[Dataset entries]
------------------------------------------------------------

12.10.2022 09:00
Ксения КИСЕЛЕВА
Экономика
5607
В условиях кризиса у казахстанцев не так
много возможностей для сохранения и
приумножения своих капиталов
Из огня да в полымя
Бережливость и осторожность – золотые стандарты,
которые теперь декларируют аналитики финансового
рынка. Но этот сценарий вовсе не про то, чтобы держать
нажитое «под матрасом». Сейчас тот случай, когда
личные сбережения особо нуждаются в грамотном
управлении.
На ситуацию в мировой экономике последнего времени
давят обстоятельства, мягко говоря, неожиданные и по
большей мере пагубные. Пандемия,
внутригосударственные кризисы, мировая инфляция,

------------------------------------------------------------

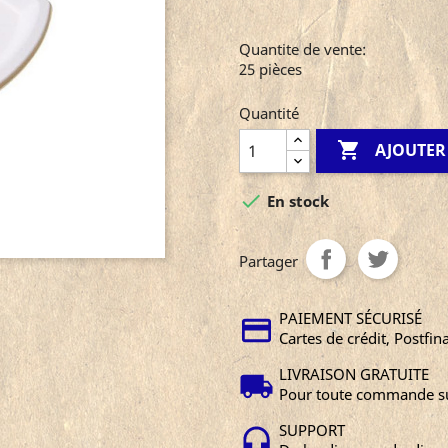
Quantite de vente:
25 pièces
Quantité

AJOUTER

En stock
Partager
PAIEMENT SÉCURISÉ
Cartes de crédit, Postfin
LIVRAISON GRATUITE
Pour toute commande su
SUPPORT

------------------------------------------------------------

What to produce
Your answer should be the exact lines above from the one with "12.10.2022 09:00" through the one with "рынка. Но этот", both included, and nothing besides.

Result for this task
12.10.2022 09:00
Ксения КИСЕЛЕВА
Экономика
5607
В условиях кризиса у казахстанцев не так
много возможностей для сохранения и
приумножения своих капиталов
Из огня да в полымя
Бережливость и осторожность – золотые стандарты,
которые теперь декларируют аналитики финансового
рынка. Но этот сценарий вовсе не про то, чтобы держать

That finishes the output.